The problem is that people often mix up two very different things:
- running a local model in a clean demo
- running a real AI assistant with memory, tools, a large context window, and orchestration
What I wanted to test was not a chatbot. I wanted to test OpenClaw in real conditions.
What I benchmarked
| Setup | Machine | Goal |
|---|---|---|
| Local Apple | MacBook Pro M4 Max 64 GB | test Apple unified memory with large context |
| Local Nvidia | RTX 5080 + Ollama | test raw local performance and KV cache impact |
| Cloud | VPS + Claude API | test real agentic usage without heavy compromise |
One important detail: if my MacBook Pro M4 Max 64 GB struggles, the Mac Mini that everyone recommends is not magically going to do better.

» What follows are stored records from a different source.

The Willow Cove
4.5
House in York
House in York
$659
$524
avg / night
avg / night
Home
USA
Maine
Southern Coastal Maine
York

The real problem is agentic context
A real agentic setup includes system identity, rules, skills, tools, memory, and sometimes 30,000 to 60,000 tokens of context. That changes the question completely: does the machine still hold up when you load the full system?

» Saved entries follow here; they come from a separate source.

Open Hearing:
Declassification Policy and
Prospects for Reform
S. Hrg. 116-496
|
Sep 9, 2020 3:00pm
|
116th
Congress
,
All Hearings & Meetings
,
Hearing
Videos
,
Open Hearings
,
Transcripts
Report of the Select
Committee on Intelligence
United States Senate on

What the benchmarks actually show
1. The Mac is impressive... up to a point
Apple's big advantage is unified memory. But as soon as you inject a real agentic context, response times blow up. It is not just about raw speed, it is about context prefill cost.
2. The RTX 5080 is powerful... as long as everything fits in VRAM
Performance is impressive when the model fits cleanly on the card. But once you factor in the KV cache, long context, and RAM offloading, performance can collapse much faster than people expect.
3. Cloud still sets the reference point for a full assistant
More stable latency, better handling of large context, no hardware gymnastics. The real question is not just can I run a model? It is: can I run my full assistant without lobotomizing it?
What this video shows
Benchmarks across several machines, the limits of local models with large context, why context completely changes how results should be interpreted.
-> Don't buy a Mac Mini for OpenClaw
The right question to ask before buying
Do not just ask: can it run Ollama? Ask instead: can it run my real system, with my real context, my real tools, and my real workflows?